ABOUT THIS EXERCISE:
If a line in the entries includes "laws", show that line.

(Dataset entries)
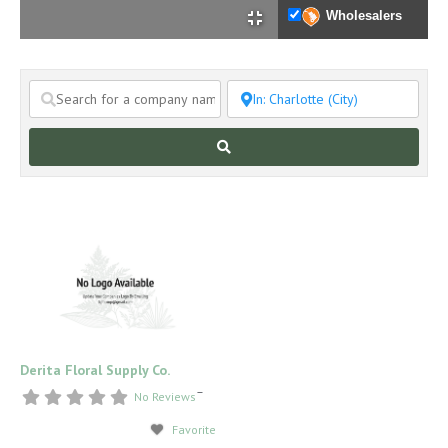
Wholesalers
Search
Derita Floral Supply Co.
–
No Reviews
Favorite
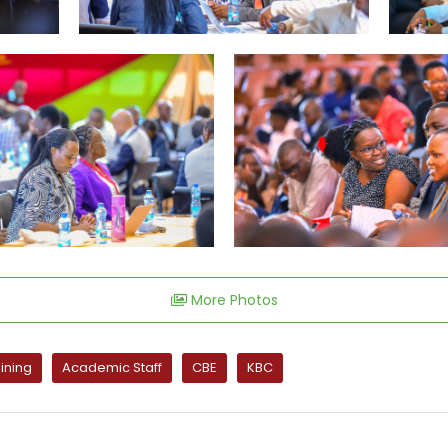
More Photos
ining
Academic Staff
CBE
KBC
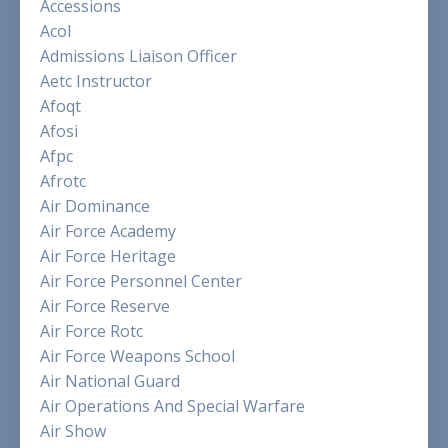
Accessions
Acol
Admissions Liaison Officer
Aetc Instructor
Afoqt
Afosi
Afpc
Afrotc
Air Dominance
Air Force Academy
Air Force Heritage
Air Force Personnel Center
Air Force Reserve
Air Force Rotc
Air Force Weapons School
Air National Guard
Air Operations And Special Warfare
Air Show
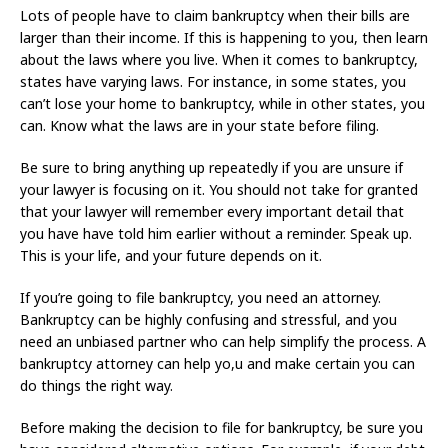
Lots of people have to claim bankruptcy when their bills are
larger than their income. If this is happening to you, then learn
about the laws where you live. When it comes to bankruptcy,
states have varying laws. For instance, in some states, you
can’t lose your home to bankruptcy, while in other states, you
can. Know what the laws are in your state before filing.
Be sure to bring anything up repeatedly if you are unsure if
your lawyer is focusing on it. You should not take for granted
that your lawyer will remember every important detail that
you have have told him earlier without a reminder. Speak up.
This is your life, and your future depends on it.
If you’re going to file bankruptcy, you need an attorney.
Bankruptcy can be highly confusing and stressful, and you
need an unbiased partner who can help simplify the process. A
bankruptcy attorney can help yo,u and make certain you can
do things the right way.
Before making the decision to file for bankruptcy, be sure you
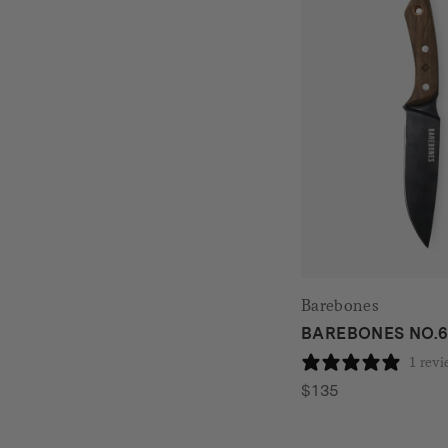
Barebones
BAREBONES NO.6 
1 rev
$
135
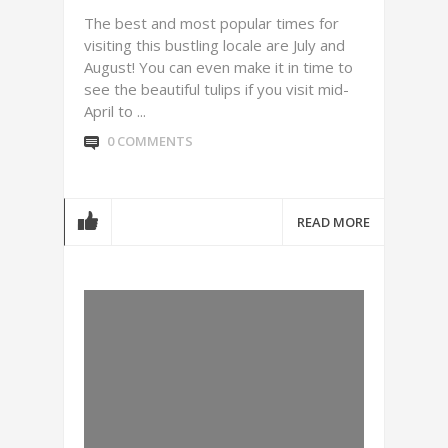
The best and most popular times for
visiting this bustling locale are July and
August! You can even make it in time to
see the beautiful tulips if you visit mid-
April to ...
0 COMMENTS
READ MORE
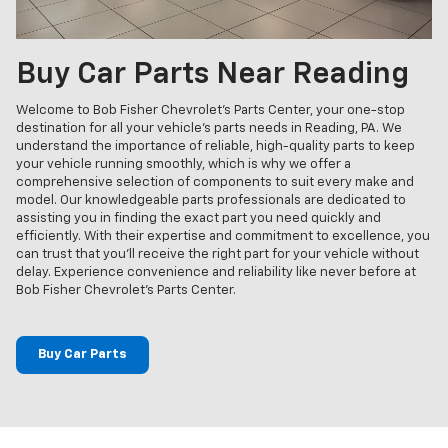
Buy Car Parts Near Reading
Welcome to Bob Fisher Chevrolet's Parts Center, your one-stop
destination for all your vehicle's parts needs in Reading, PA. We
understand the importance of reliable, high-quality parts to keep
your vehicle running smoothly, which is why we offer a
comprehensive selection of components to suit every make and
model. Our knowledgeable parts professionals are dedicated to
assisting you in finding the exact part you need quickly and
efficiently. With their expertise and commitment to excellence, you
can trust that you'll receive the right part for your vehicle without
delay. Experience convenience and reliability like never before at
Bob Fisher Chevrolet's Parts Center.
Buy Car Parts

SOLUTION TO THE EXERCISE:
about the laws where you live. When it comes to bankruptcy,
states have varying laws. For instance, in some states, you
can. Know what the laws are in your state before filing.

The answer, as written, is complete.